なごやボランティアNPOセンターを超えると、スグに大須観音のあるエリアに入ります。大須観音の手前の歩道橋のある場所で、デモ隊は解散、甘酒を配って、それぞれ参拝をする予定でしたが、参加者もマスコミも一向に解散しません。

ここで問題が発覚、柴田さんが用意していた「甘酒」を、なんと会場に忘れてしまったとのことで、急遽取りに戻ることになりました。その間、マスコミの方と参加者はそれぞれに話をしています。

そんなに人数が多くはないとはいえ、こんなところに集まっていていいのかなー、と思いましたが、警察の人たちはすぐに帰ってしまって、怒られそうにもありません。

ですが、それでも通行の邪魔になりそうだったので、その場にいる人たちで相談して、近くの公園に移動、参拝後、仲間内で鍋をしたかったので、いろいろと用意してくれていた人がいたので、それに便乗して、鍋サミットに突入することになりました。

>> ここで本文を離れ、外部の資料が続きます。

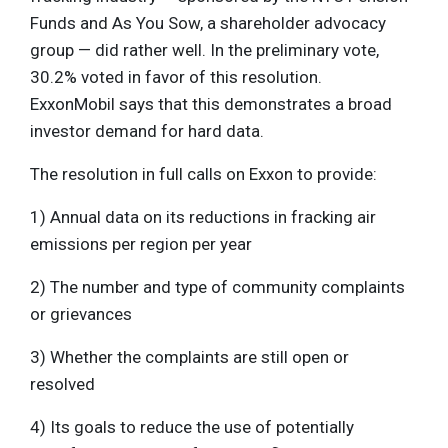
Funds and As You Sow, a shareholder advocacy
group — did rather well. In the preliminary vote,
30.2% voted in favor of this resolution.
ExxonMobil says that this demonstrates a broad
investor demand for hard data.
The resolution in full calls on Exxon to provide:
1) Annual data on its reductions in fracking air
emissions per region per year
2) The number and type of community complaints
or grievances
3) Whether the complaints are still open or
resolved
4) Its goals to reduce the use of potentially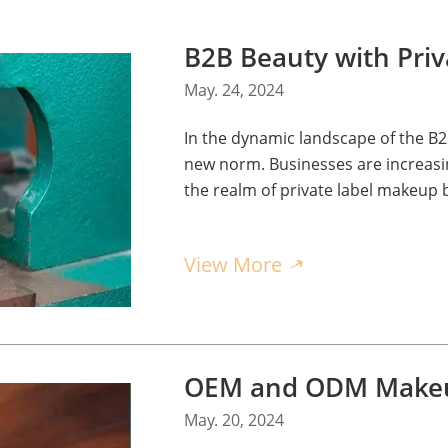
May. 24, 2024
In the dynamic landscape of the B2
new norm. Businesses are increasing
the realm of private label makeup 
customization rather than wholesal
View More
May. 20, 2024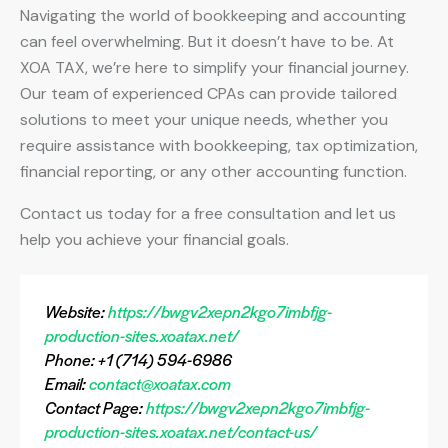
Navigating the world of bookkeeping and accounting
can feel overwhelming. But it doesn’t have to be. At
XOA TAX, we’re here to simplify your financial journey.
Our team of experienced CPAs can provide tailored
solutions to meet your unique needs, whether you
require assistance with bookkeeping, tax optimization,
financial reporting, or any other accounting function.
Contact us today for a free consultation and let us
help you achieve your financial goals.
Website:
https://bwgv2xepn2kgo7imbfjg-
production-sites.xoatax.net/
Phone: +1 (714) 594-6986
Email:
contact@xoatax.com
Contact Page:
https://bwgv2xepn2kgo7imbfjg-
production-sites.xoatax.net/contact-us/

急遽、鍋サミットとなった会場は、大須演芸場の裏にある小さな公園で、なんでも古墳の一部(?)が残っているところ、のようでした。ここで、マスコミの 人たちも含めて一息つき、いろいろと話をしました。いろいろと話をきいてみると、参加者の中には、工場長をしていて、最近、部長に昇進したところ、1週間 ほどした頃に、昼休みから戻ってみると、会社が倒産していて、それ以来、無職の人。スリランカから出稼ぎにやってきて、もう10年以上になるが、ここしば らくまったく仕事がないので、お金がなくなる前に帰ることにした人。派遣労働で解雇されて、住むところがなくなってしまった人。10年以上も野宿をしてい て、いろいろと名古屋のことにも詳しいご老人。若い頃は公務員をしていた、ほとんどホームレス状態の人。そして、東京や広島からの参加者など、いろいろな 人がいることがわかりました。

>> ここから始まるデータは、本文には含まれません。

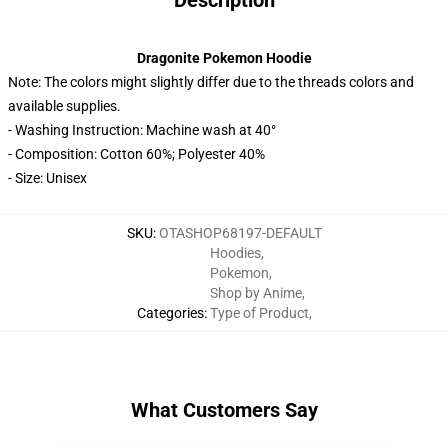
Description
Dragonite Pokemon Hoodie
Note: The colors might slightly differ due to the threads colors and
available supplies.
- Washing Instruction: Machine wash at 40°
- Composition: Cotton 60%; Polyester 40%
- Size: Unisex
SKU
:
OTASHOP68197-DEFAULT
Hoodies
,
Pokemon
,
Shop by Anime
,
Categories
:
Type of Product
,
What Customers Say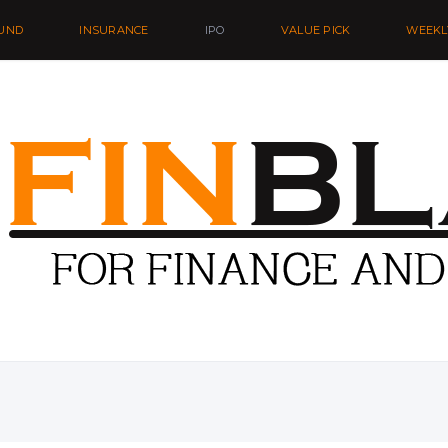
UND
INSURANCE
IPO
VALUE PICK
WEEKL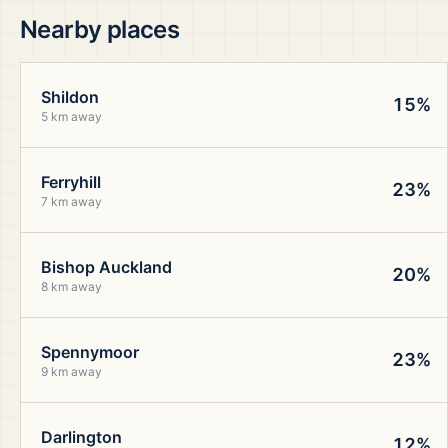
Nearby places
Shildon
15%
5 km away
Ferryhill
23%
7 km away
Bishop Auckland
20%
8 km away
Spennymoor
23%
9 km away
Darlington
12%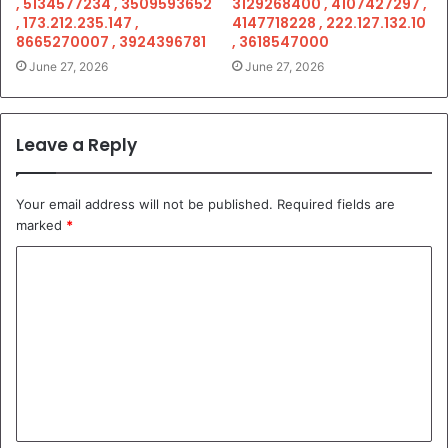
, 5134577234 , 3509593652
3129268400 , 4107427297 ,
, 173.212.235.147 ,
4147718228 , 222.127.132.10
8665270007 , 3924396781
, 3618547000
June 27, 2026
June 27, 2026
Leave a Reply
Your email address will not be published.
Required fields are
marked
*
C
o
m
m
e
n
t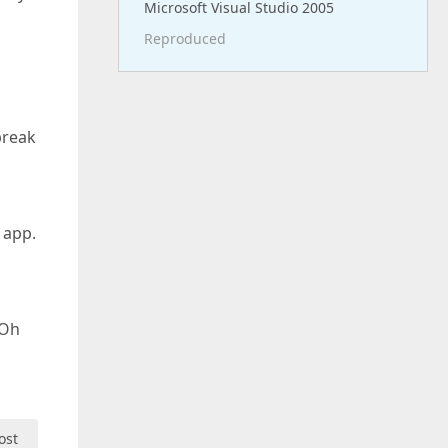
Microsoft Visual Studio 2005
Reproduced
break
 app.
 Oh
ost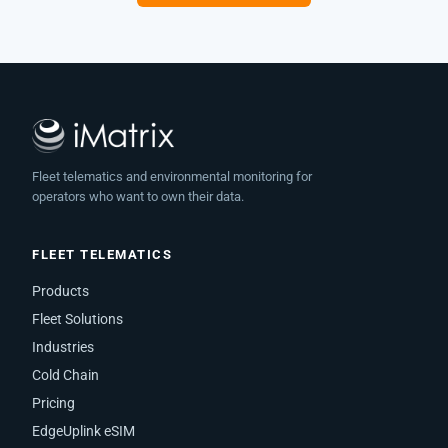
Fleet telematics and environmental monitoring for
operators who want to own their data.
FLEET TELEMATICS
Products
Fleet Solutions
Industries
Cold Chain
Pricing
EdgeUplink eSIM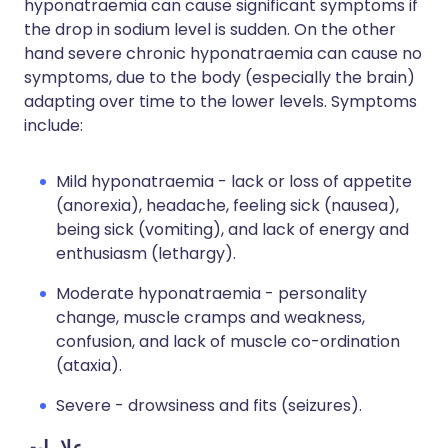
hyponatraemia can cause significant symptoms if
the drop in sodium level is sudden. On the other
hand severe chronic hyponatraemia can cause no
symptoms, due to the body (especially the brain)
adapting over time to the lower levels. Symptoms
include:
Mild hyponatraemia - lack or loss of appetite
(anorexia), headache, feeling sick (nausea),
being sick (vomiting), and lack of energy and
enthusiasm (lethargy).
Moderate hyponatraemia - personality
change, muscle cramps and weakness,
confusion, and lack of muscle co-ordination
(ataxia).
Severe - drowsiness and fits (seizures).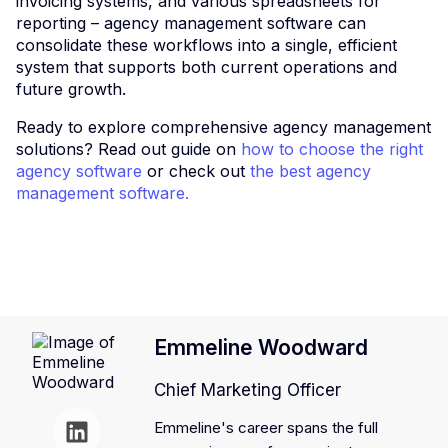
invoicing systems, and various spreadsheets for
reporting – agency management software can
consolidate these workflows into a single, efficient
system that supports both current operations and
future growth.
Ready to explore comprehensive agency management
solutions? Read out guide on
how to choose the right
agency software
or check out
the best agency
management software.
Emmeline Woodward
Chief Marketing Officer
Emmeline's career spans the full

また、取材にきていた報道陣のなかにも、実は派遣として仕事をしていて、いつ職を失うのかわからない。取材をしながら、本当はデモ隊の中にはいったほうがいいのではないか、と考えていた人もいたことがわかりました。この話には、参加者の多くもビックリしていたようです。

甘酒と鍋で温まったあとは、西柳公園に向けて、一緒にとぼとぼと歩いて帰りました。